Discovery nears VAB. Credit: Justin Ray/Spaceflight Now
Rollback photo gallery

 
The crack problem dates back to Discovery's initial launch attempt Nov. 5 when a chunk of outer insulating foam on the external tank broke during fueling. The subsequent investigation revealed that two underlying U-shaped support beams in the tank's ribbed midsection had cracked, displacing the covering foam.

Ever worried about foam breaking free and damaging the shuttle's delicate heat shield during launch, the spaceflight was put on hold while engineers worked to understand why the structural beams, known as stringers, had cracked.

Thus far, they have a good lead on the possible culprit but still don't know for certain.

"It looks like what we probably had happen was during assembly we introduced stress such that this part was kind of pre-loaded with some stress and then the extra stress of cryo loading was enough to then break it and exceed its capacity," said Mike Moses, the shuttle launch integration manager at Kennedy Space Center.
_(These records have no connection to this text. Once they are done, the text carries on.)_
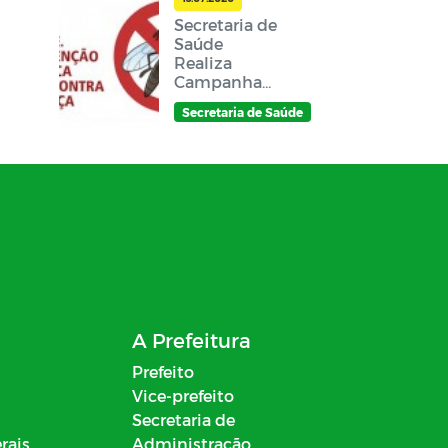
Secretaria de
Saúde
Realiza
Campanha
de Combate
Secretaria de Saúde
à Dengue no
Município
A Prefeitura
Prefeito
Vice-prefeito
Secretaria de
rais
Administração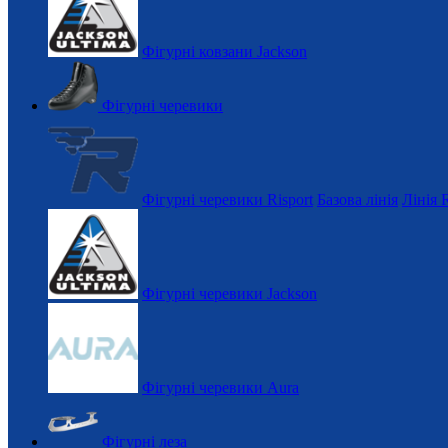
Фігурні ковзани Jackson
Фігурні черевики
Фігурні черевики Risport
Базова лінія
Лінія 
Фігурні черевики Jackson
Фігурні черевики Aura
Фігурні леза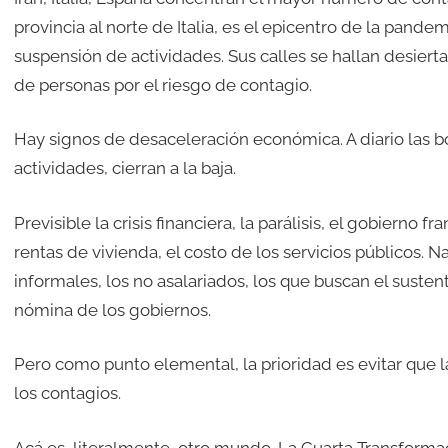
provincia al norte de Italia, es el epicentro de la pandem
suspensión de actividades. Sus calles se hallan desiertas
de personas por el riesgo de contagio.
Hay signos de desaceleración económica. A diario las 
actividades, cierran a la baja.
Previsible la crisis financiera, la parálisis, el gobierno 
rentas de vivienda, el costo de los servicios públicos. 
informales, los no asalariados, los que buscan el sustento
nómina de los gobiernos.
Pero como punto elemental, la prioridad es evitar que
los contagios.
Acá es, literalmente, otro mundo. La Cuarta Transformac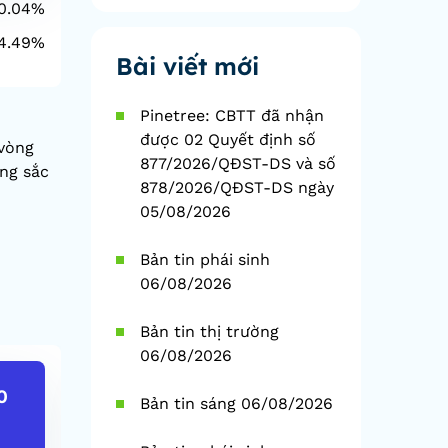
0.04%
1D
4.49%
YTD
Bài viết mới
Pinetree: CBTT đã nhận
được 02 Quyết định số
 vòng
877/2026/QĐST-DS và số
ong sắc
878/2026/QĐST-DS ngày
05/08/2026
Bản tin phái sinh
06/08/2026
Bản tin thị trường
06/08/2026
0
FUESSVFL
FUEVFVN
Bản tin sáng 06/08/2026
0
30,210
36,650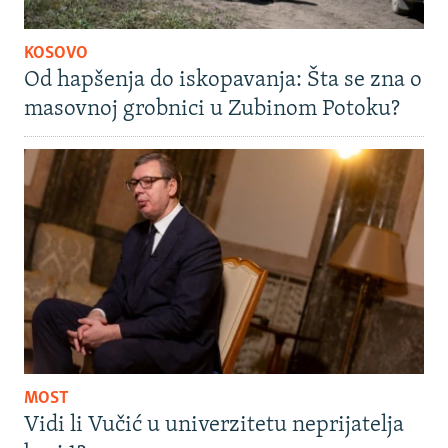
KOSOVO
Od hapšenja do iskopavanja: Šta se zna o
masovnoj grobnici u Zubinom Potoku?
MOST
Vidi li Vučić u univerzitetu neprijatelja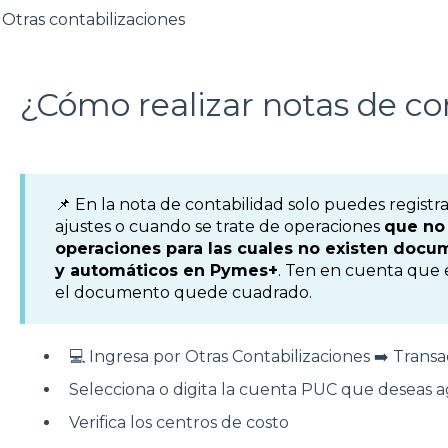
Otras contabilizaciones
¿Cómo realizar notas de co
📌 En la nota de contabilidad solo puedes registr
ajustes o cuando se trate de operaciones
que no 
operaciones para las cuales no existen docu
y automáticos en Pymes+
. Ten en cuenta que e
el documento quede cuadrado.
💻 Ingresa por Otras Contabilizaciones ➡️ Trans
Selecciona o digita la cuenta PUC que deseas 
Verifica los centros de costo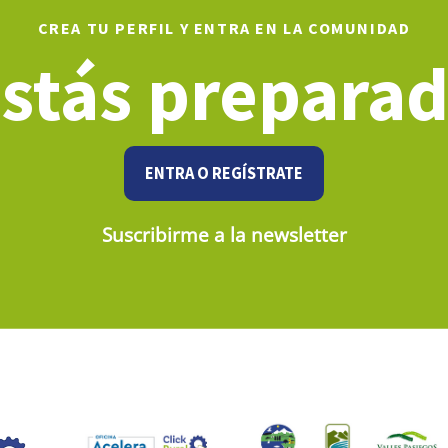
CREA TU PERFIL Y ENTRA EN LA COMUNIDAD
stás prepara
ENTRA O REGÍSTRATE
Suscribirme a la newsletter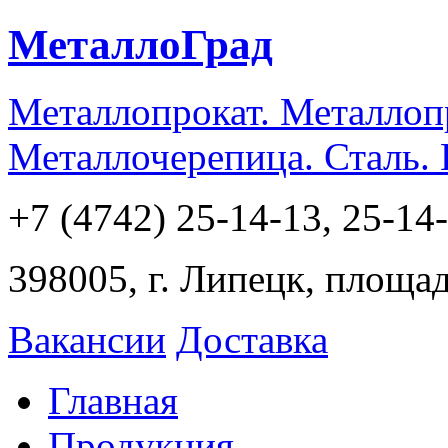
МеталлоГрад
Металлопрокат. Металлоп
Металлочерепица. Сталь.
+7 (4742) 25-14-13, 25-14
398005, г. Липецк, площа
Вакансии
Доставка
Главная
Продукция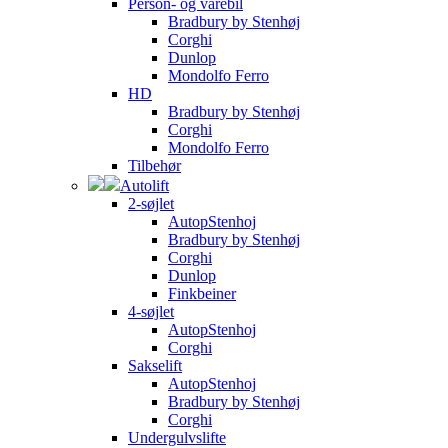
Person- og varebil
Bradbury by Stenhøj
Corghi
Dunlop
Mondolfo Ferro
HD
Bradbury by Stenhøj
Corghi
Mondolfo Ferro
Tilbehør
Autolift
2-søjlet
AutopStenhoj
Bradbury by Stenhøj
Corghi
Dunlop
Finkbeiner
4-søjlet
AutopStenhoj
Corghi
Sakselift
AutopStenhoj
Bradbury by Stenhøj
Corghi
Undergulvslifte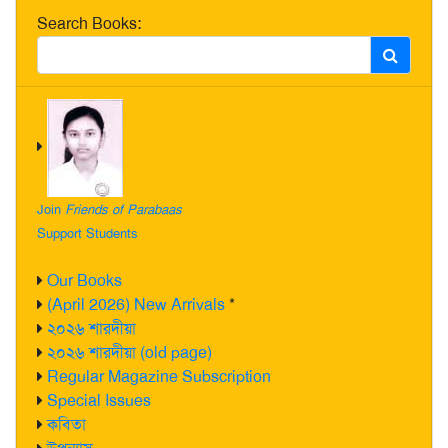
Search Books:
Join
Friends of Parabaas
Support Students
Our Books
(April 2026) New Arrivals
*
২০২৬ শারদীয়া
২০২৬ শারদীয়া (old page)
Regular Magazine Subscription
Special Issues
কবিতা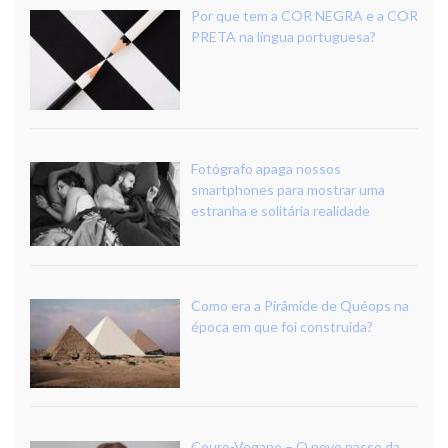
Por que tem a COR NEGRA e a COR
PRETA na língua portuguesa?
Fotógrafo apaga nossos
smartphones para mostrar uma
estranha e solitária realidade
Como era a Pirâmide de Quéops na
época em que foi construída?
Couro-Vegano – O novo passo da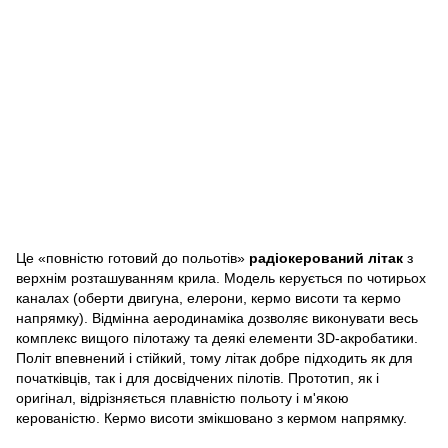
Це «повністю готовий до польотів»
радіокерований літак
з
верхнім розташуванням крила. Модель керується по чотирьох
каналах (оберти двигуна, елерони, кермо висоти та кермо
напрямку). Відмінна аеродинаміка дозволяє виконувати весь
комплекс вищого пілотажу та деякі елементи 3D-акробатики.
Політ впевнений і стійкий, тому літак добре підходить як для
початківців, так і для досвідчених пілотів. Прототип, як і
оригінал, відрізняється плавністю польоту і м'якою
керованістю. Кермо висоти змікшовано з кермом напрямку.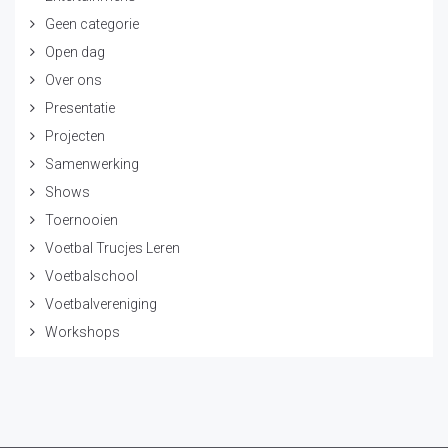
Geen categorie
Open dag
Over ons
Presentatie
Projecten
Samenwerking
Shows
Toernooien
Voetbal Trucjes Leren
Voetbalschool
Voetbalvereniging
Workshops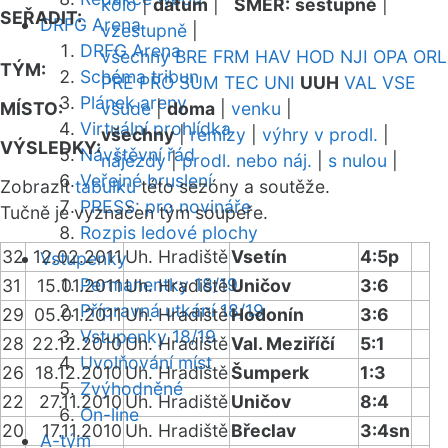
kolo
|
datum
|
SMĚR:
sestupně
|
SEŘADIT:
DRFG Arena
vzestupně
|
DRFG Arena
všechny
BRE
FRM
HAV
HOD
NJI
OPA
ORL
TÝM:
Schéma tribun
PRE
PRO
SUM
TEC
UNI
UUH
VAL
VSE
Plánek areny
MÍSTO:
všude
|
doma
|
venku
|
Virtuální prohlídka
všechny
|
remízy
|
výhry v prodl.
|
VÝSLEDKY:
Návštěvní řád
nájezdy
|
prodl. nebo náj.
|
s nulou
|
Veřejné bruslení
Zobrazit
tabulku
této sezóny a soutěže.
PRESS: pro novináře
Tučně je vyznačen tým soupeře.
Rozpis ledové plochy
32
12.02.2011
Uh. Hradiště
Vsetín
4:5p
Vstupenky
Permanentky 18/19
31
15.01.2011
Uh. Hradiště
Uničov
3:6
Přípravná utkání 18/19
29
05.01.2011
Uh. Hradiště
Hodonín
3:6
Vstupenky 18/19
28
22.12.2010
Uh. Hradiště
Val. Meziříčí
5:1
Uvolňování míst
26
18.12.2010
Uh. Hradiště
Šumperk
1:3
Zvýhodněné
22
27.11.2010
Uh. Hradiště
Uničov
8:4
On-line
20
17.11.2010
Uh. Hradiště
Břeclav
3:4sn
A-tým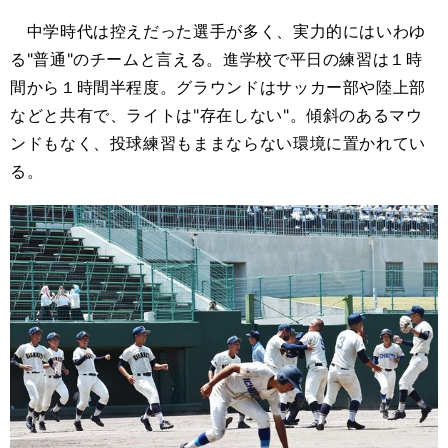
中学時代は控えだった選手が多く、実力的にはいわゆ
る"普通"のチームと言える。進学校で平日の練習は１時
間から１時間半程度。グラウンドはサッカー部や陸上部
などと共有で、ライトは"存在しない"。傾斜のあるマウ
ンドもなく、投球練習もままならない環境に置かれてい
る。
If the team can prove that theory, shuttle engineers could put together sound rationale of why it's safe to launch Discovery with the repaired tank during available windows to the International Space Station in February.

"We're not committing to flying anytime soon. We got to wait until we have a good answer to go fly. We want to make sure we know the risk we have in front of us and not have any unknown risks out there," Moses said.

Detailed examination of the cracked stringers showed no signs of a material flaw or defect that would easily explain why they failed during fueling. Reviews of the stringers' manufacturing history also didn't turn up any indicators of problems.

"We're not probably going to come out of here with a smoking gun, but we're going to come out of here with a family of failures and we're going to have a lot of testing to then make sure we're not fooling ourselves," Moses says.

"So we kind of lost our smoking gun theory and had to go to the more insidious 'what else could it have been?'"

Weeks of work have narrowed the possible explanations into two categories: the stringers had pre-loaded stress that broke them or the more-radical thought that the overall tank itself has something amiss, Moses says.

"Either the stringer was the cause of the problem, that there was assembly tolerance, some build up of stress in that part or a crack that we just didn't go through the system and we couldn't see that caused this stringer to break. So it's an isolated event, it's this stringer and that's the problem.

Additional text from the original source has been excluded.